To further support the interpretation of these in vivo results, it is important to note that metabolite molecular weight alone does not explain the diffusion trends found in WM and GM, as shown in S1 Table 3 (see Supplemental Information), which summarizes previous measurements in a spherical phantom containing water and metabolites (Ellegood et al. 2005, 2006; Kan et al. 2012). Specifically, the lowest molecular weight metabolite, tCho, has the highest in vitro diffusion coefficient compared to both the creatine and NAA compounds, which is opposite to the in vivo results in WM and GM in this study. Rather, the results in this current study show that metabolite diffusion dynamics are largely determined by cytoplasmic properties (i.e., tortuosity, crowding), transient molecular trapping and binding to the cytoskeleton, and heterogeneity in intracellular microstructural architecture, all of which reduce the order of the bulk diffusion coefficients by about 5–10-fold from in vitro to in vivo (Valette et al. 2007).

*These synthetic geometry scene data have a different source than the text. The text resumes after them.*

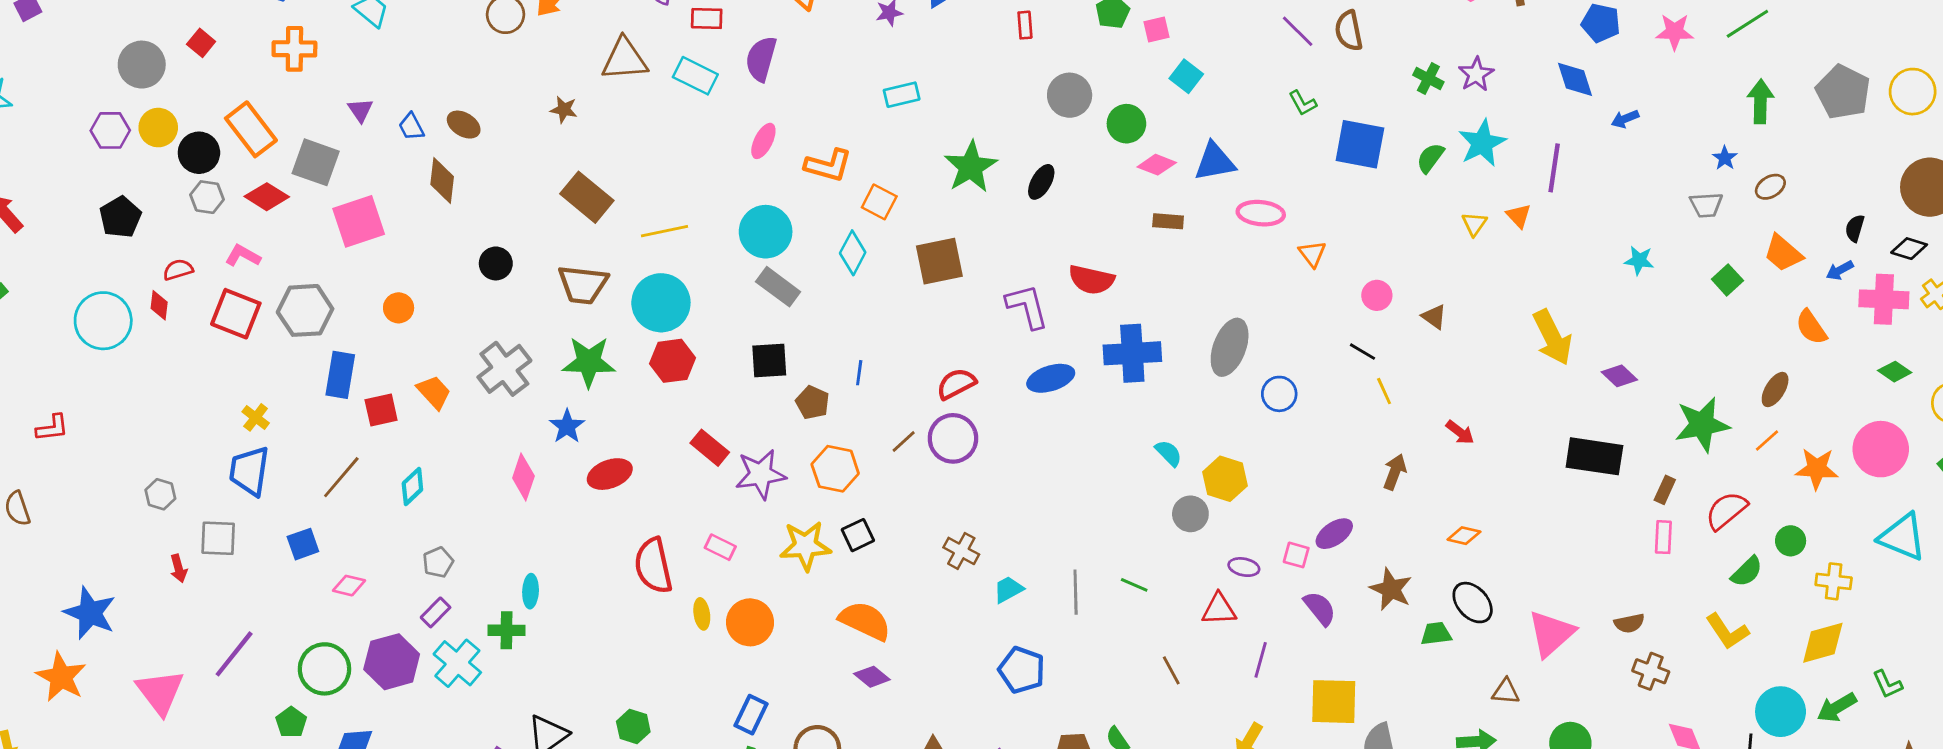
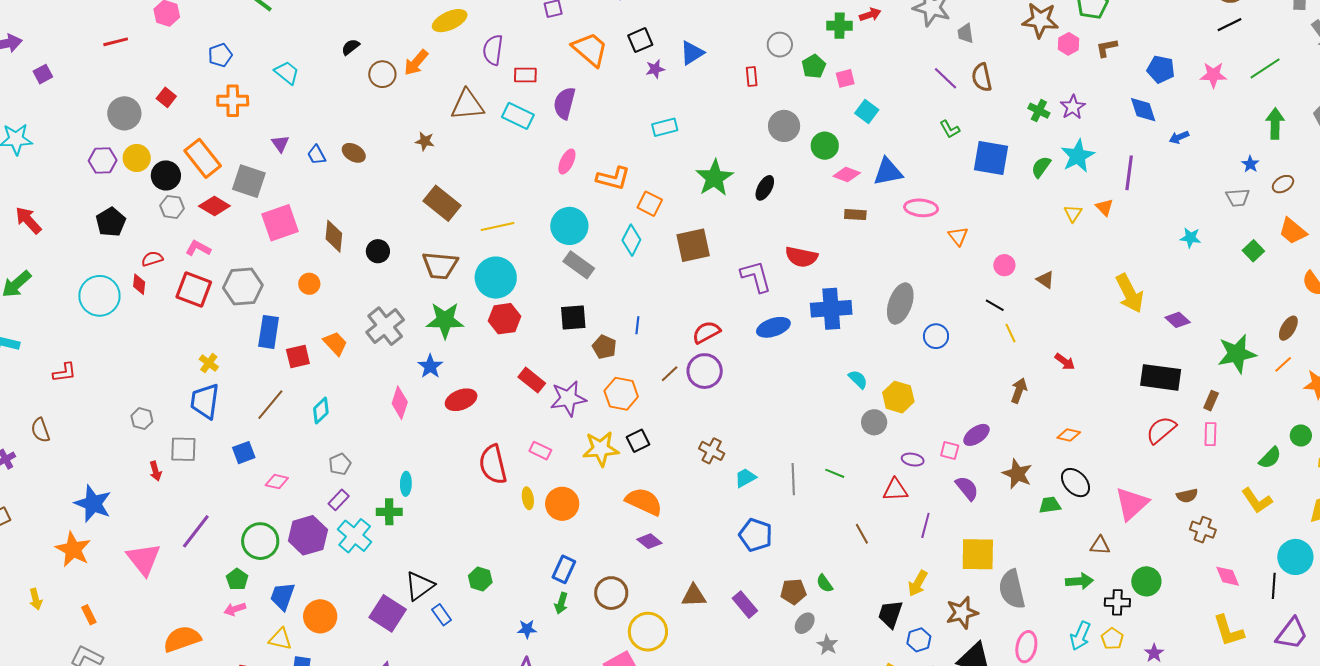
brown diamond: (442, 180) -> (334, 236), moved
red semicircle: (1726, 511) -> (1161, 430), moved

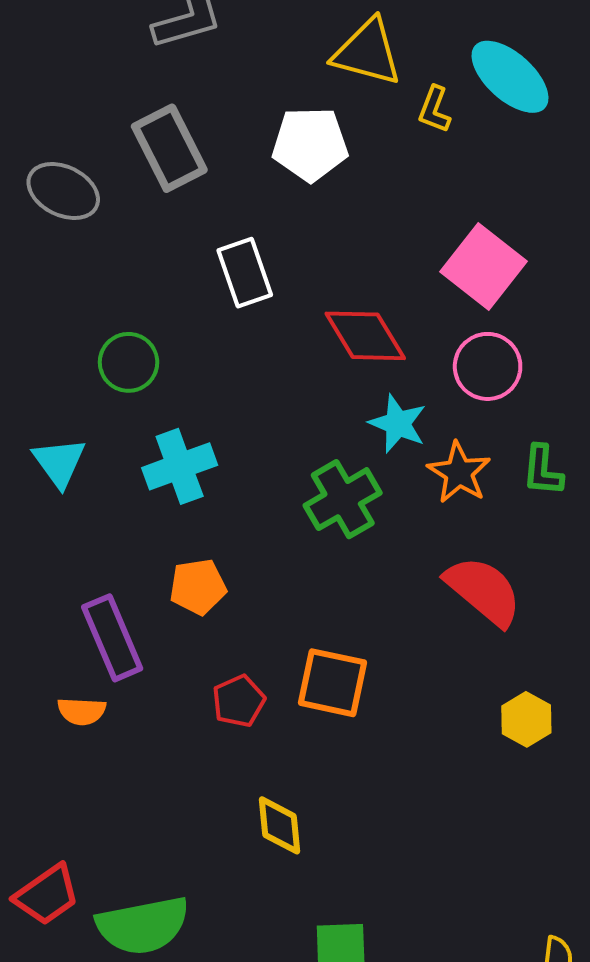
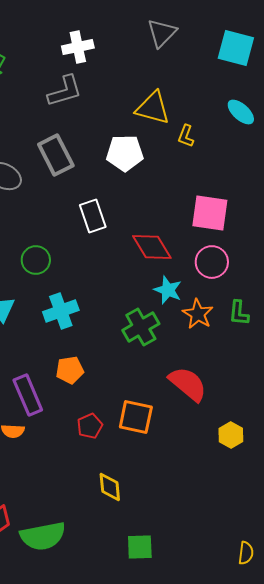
cyan ellipse: (510, 77) -> (241, 112), moved, size x0.7
pink square: (483, 266) -> (210, 213), turned -30
red semicircle: (483, 591) -> (188, 384), moved

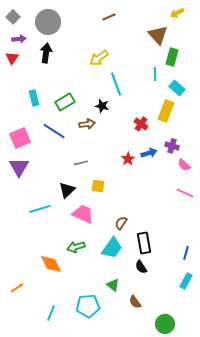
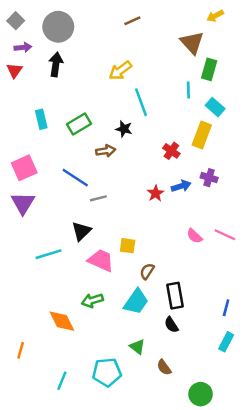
blue line: (54, 131) -> (75, 178), moved
pink semicircle: (184, 165) -> (194, 236), moved
yellow square: (98, 186) -> (128, 246), moved
orange line: (17, 288) -> (21, 350), turned -40

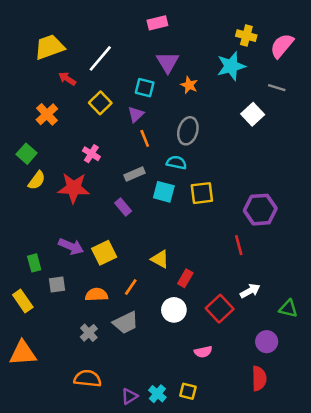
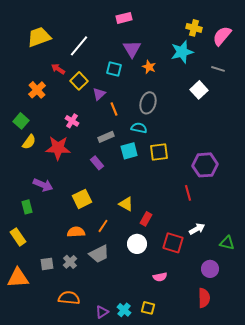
red arrow: (67, 79) -> (58, 69), moved
purple triangle: (136, 114) -> (99, 94), moved
cyan square: (164, 192) -> (129, 151), turned -30
purple arrow: (71, 246) -> (43, 185), moved
gray square: (57, 284) -> (47, 264), moved
red square: (220, 309) -> (173, 243), turned -30

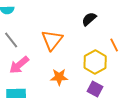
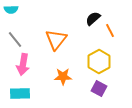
orange line: (114, 45) -> (110, 30), moved
pink arrow: (19, 65) -> (23, 64), turned -40

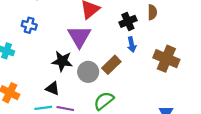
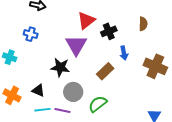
black cross: (128, 21) -> (109, 31), moved
gray circle: (88, 72) -> (73, 92), moved
black triangle: (53, 88) -> (38, 90), moved

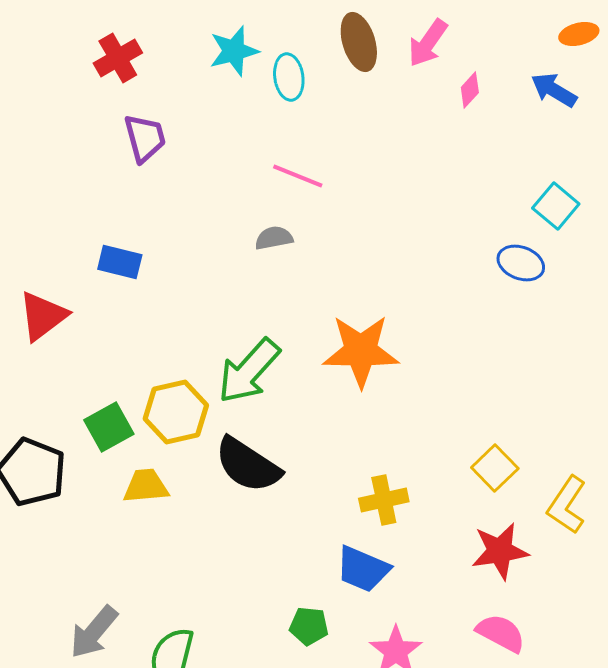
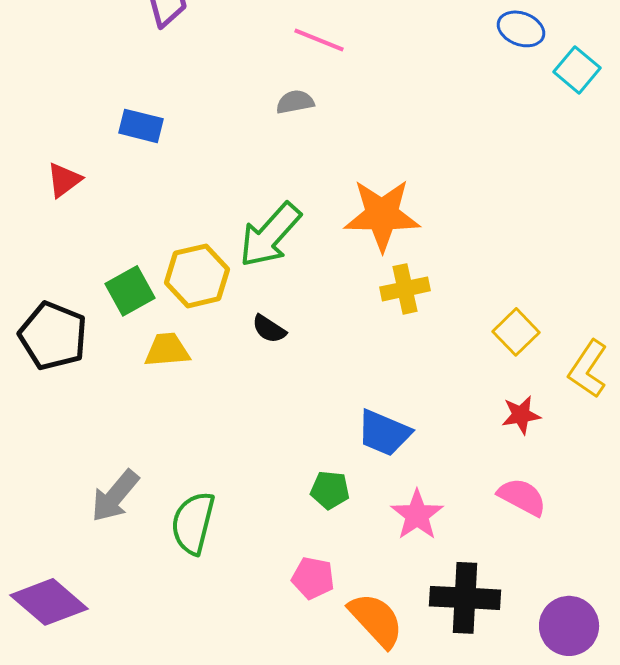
blue ellipse: (521, 263) -> (521, 29), moved
red triangle: (43, 316) -> (64, 180), size x0.7
black semicircle: (248, 465) -> (269, 329), size x0.5
yellow cross: (384, 500) -> (405, 289), moved
red star: (500, 551) -> (521, 415), size x0.7

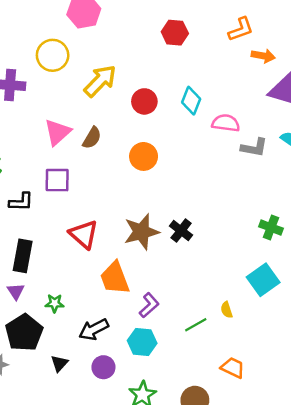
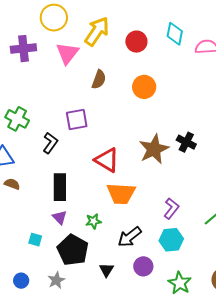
pink triangle: (58, 132) -> (67, 53), moved
black L-shape: (21, 202) -> (50, 143), turned -45
orange trapezoid: (115, 278) -> (121, 194), moved, turned -56

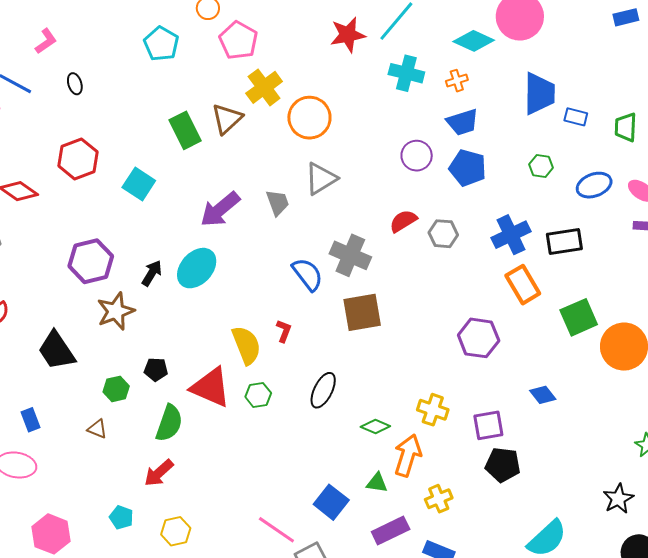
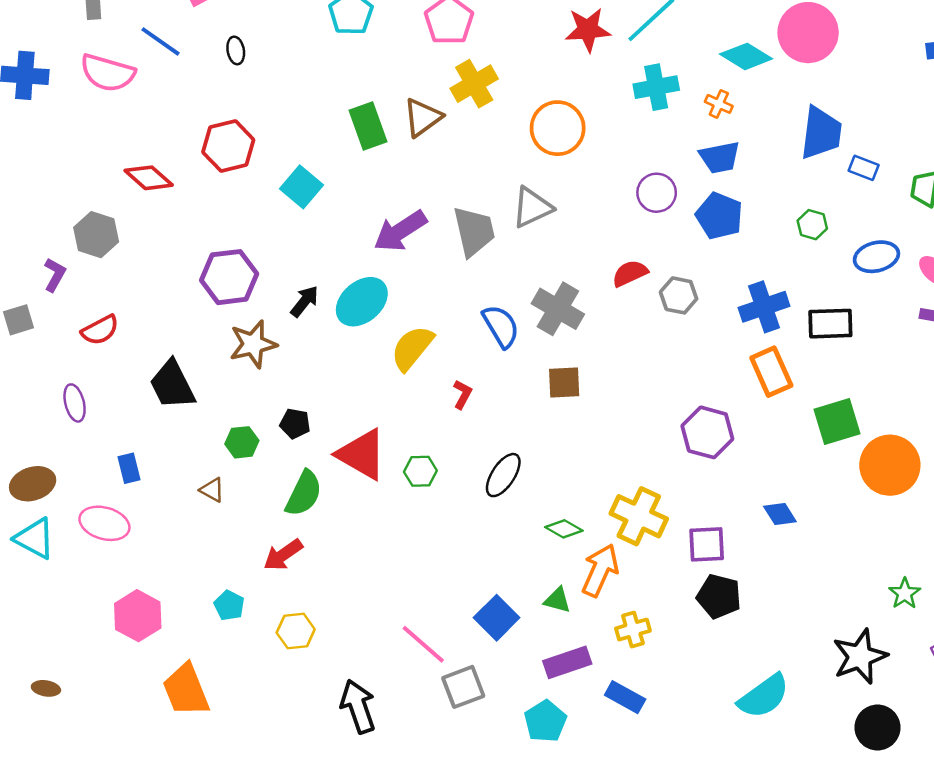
cyan cross: (406, 73) -> (656, 87), turned -32
orange cross: (457, 81) -> (719, 104), turned 35
orange circle: (309, 118) -> (558, 128), moved
gray trapezoid: (278, 203) -> (474, 231), size x1.5
brown square: (362, 312) -> (564, 382), size x0.7
yellow semicircle: (246, 345) -> (412, 348), moved, turned -126
yellow cross: (433, 410) -> (639, 516), size x1.4
black star: (618, 499) -> (860, 657), size x1.4

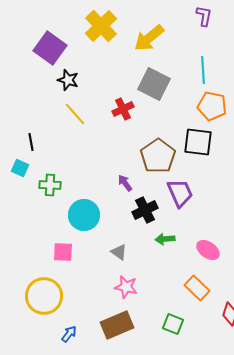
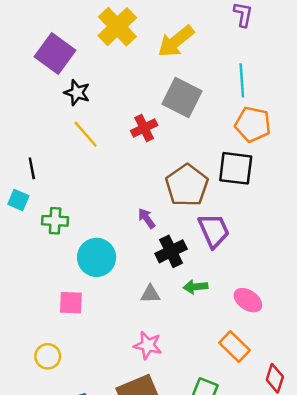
gray triangle: (119, 252) -> (150, 294), moved, turned -36
yellow circle: (44, 296) -> (48, 356), size x0.6

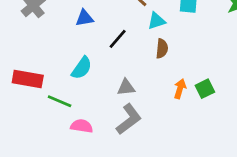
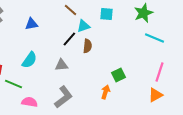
black line: (118, 39) -> (69, 39), moved
gray triangle: (126, 87) -> (61, 65), moved
orange arrow: (180, 89) -> (105, 92), moved

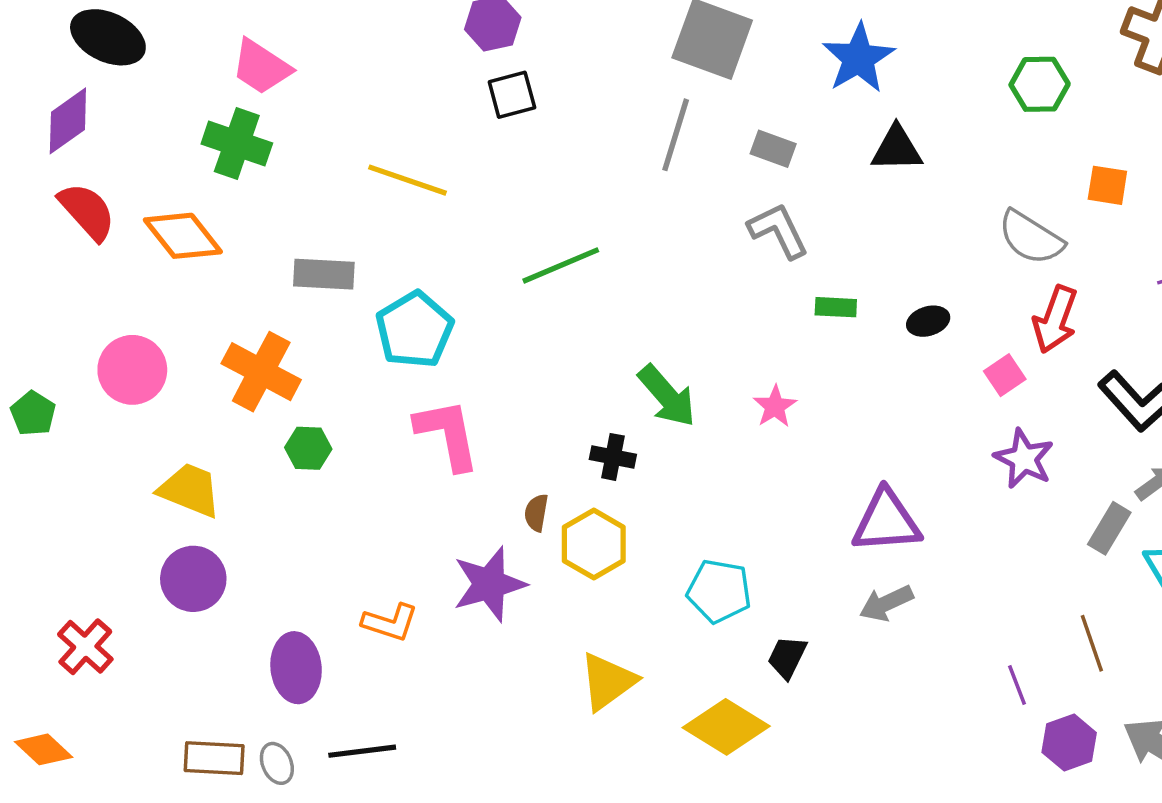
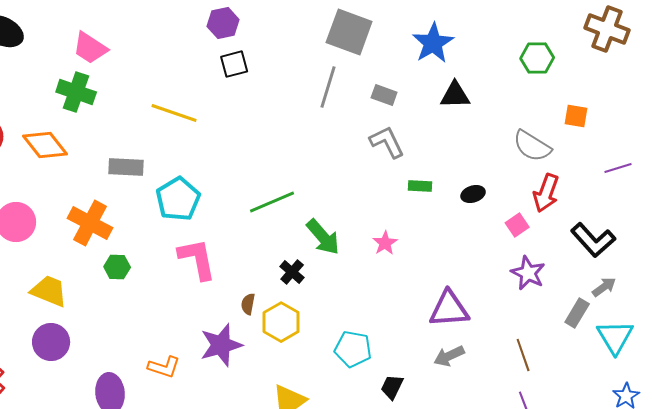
green line: (561, 265) -> (272, 202), moved
black cross: (613, 457) -> (292, 272), turned 30
brown line: (1092, 643) -> (523, 355), moved

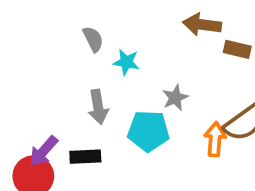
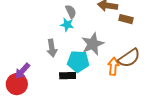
gray semicircle: (93, 39) -> (71, 12), moved
gray star: (175, 98) -> (93, 44), size x1.6
black rectangle: (85, 157) -> (68, 76), moved

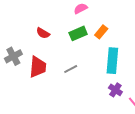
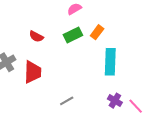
gray line: (71, 69) -> (67, 101), moved
purple cross: (115, 90) -> (115, 101), moved

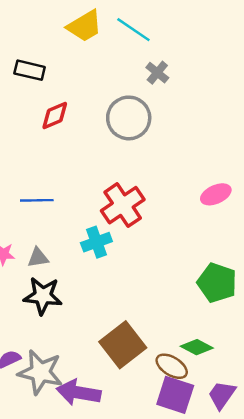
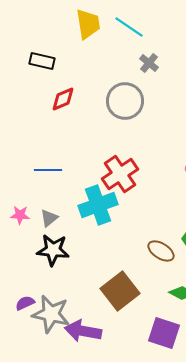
yellow trapezoid: (85, 26) -> (88, 24), turned -68
cyan cross: (96, 242) -> (98, 205), size x1.5
gray triangle: (38, 258) -> (49, 218), turned -30
brown ellipse: (172, 366) -> (161, 251), moved

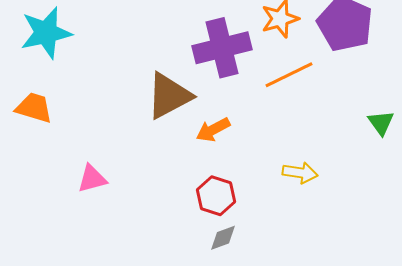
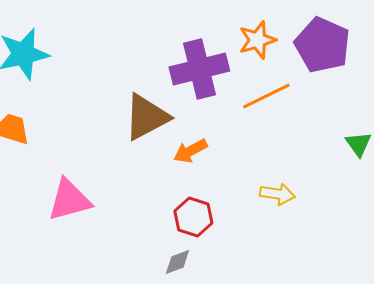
pink triangle: (92, 179) -> (69, 200), size x1.5
gray diamond: (223, 238) -> (177, 262), moved

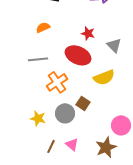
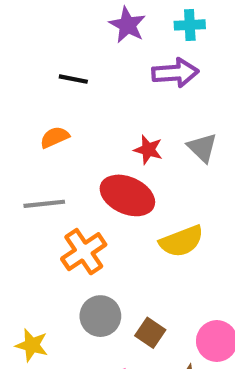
gray triangle: (114, 45) -> (202, 148), moved
brown square: (83, 103) -> (150, 333), moved
yellow star: (38, 118) -> (32, 345), moved

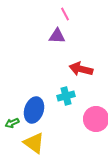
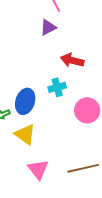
purple triangle: (57, 36) -> (48, 27), turned -30

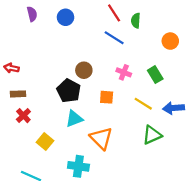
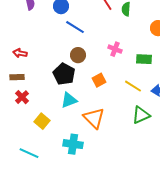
blue line: (114, 38) -> (75, 27), moved
red arrow: (12, 68) -> (20, 53), moved
pink cross: (124, 72) -> (115, 49), moved
green rectangle: (155, 75) -> (144, 59), turned -56
orange square: (107, 97) -> (99, 80), turned -32

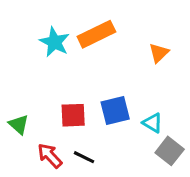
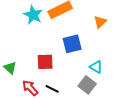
blue square: (115, 110) -> (72, 44), moved
gray square: (170, 151) -> (87, 85), moved

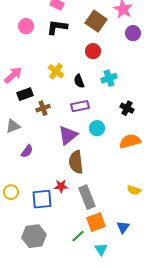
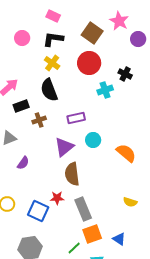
purple circle: (133, 33) -> (138, 39), moved
red circle: (93, 51) -> (89, 63), size x1.5
yellow cross: (56, 71) -> (52, 63), moved
black semicircle: (79, 81) -> (49, 90), moved, size x1.6
black cross: (127, 108) -> (125, 74), moved
orange semicircle: (130, 141) -> (126, 153), turned 55
blue square: (42, 199) -> (38, 211), turned 30
blue triangle: (123, 227) -> (119, 239), turned -32

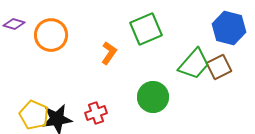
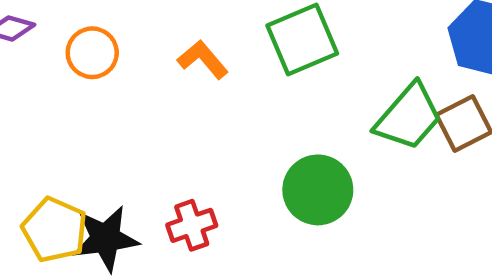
orange circle: (51, 35) -> (92, 53), size x0.7
orange L-shape: (109, 53) -> (203, 59), moved, turned -75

A technical limitation of this study is that the relatively large size of the VOIs limited the ability to choose VOIs with either purely WM or GM. This was primarily due to SNR considerations, in particular at very high b values, which are important for the characterization of metabolite subdiffusion. It is expected that future studies which combine stronger gradients (allowing shorter echo times and a lower signal loss due to T2 relaxation) together with the use of parallel transmit will allow smaller VOIs to be investigated, reducing the effects of partial volumes in WM and GM. Previous DWS studies in animals (Marchadour et al. 2012; Najac et al. 2014; Palombo et al. 2016) have not tried to distinguish between differences WM and GM, mostly due to limitations in spatial resolution given the size of the brain structures in smaller animals. Therefore, DWS studies in humans at 7 T offer a unique opportunity to study cytomorphology in the human brain with high specificity and future studies performed with state-of-the-art hardware and pulse sequences have the potential to further elucidate the findings presented in the current work. Subsequently, these techniques in this study could be further adapted for clinical relevance in 3 T systems as there is precedence that reproducible and optimized DWS studies can be practically performed on both 7 and 3 T systems (Wood et al. 2015).

Finally, it should be noted that estimates of the subdiffusion index, α, can be converted to a kurtosis value through the mathematical relationship derived in (Ingo et al. 2015), however, the traditional method of estimating kurtosis using a fit to the Taylor series expansion (Jensen et al. 2005) is not applicable for these high b data as the Taylor series model is only stable and monotonic for a limited range of diffusion weightings (see (Ingo et al. 2015) for treatment).

Conclusions

Previous studies using optical imaging have shown that individually traced particles follow power law anomalous subdiffusive dynamics in the presence of intracellular biological environments (Banks and Fradin 2005; Ghosh et al. 2015; Weiss et al. 2004). In this study, using non-invasive DWS in the healthy in vivo human brain, it has been shown that within the intracellular environment encapsulated by neuronal and glial compartments, entire distributions of molecules also undergo displacement in a manner that is consistent with power law anomalous subdiffusion. The unprecedented in vivo measurements in this study enable further insight into WM and GM microstructure, both from an intracellular and extracellular perspective, by providing new evidence of anomalous subdiffusive dynamics in bulk tissue microstructure. This emerging technique not only has the potential to further understand the healthy human brain, but also to better characterize neuropathophysiological processes, ranging from inflammation to glioma classification (Ercan et al. 2016; Sui et al. 2016).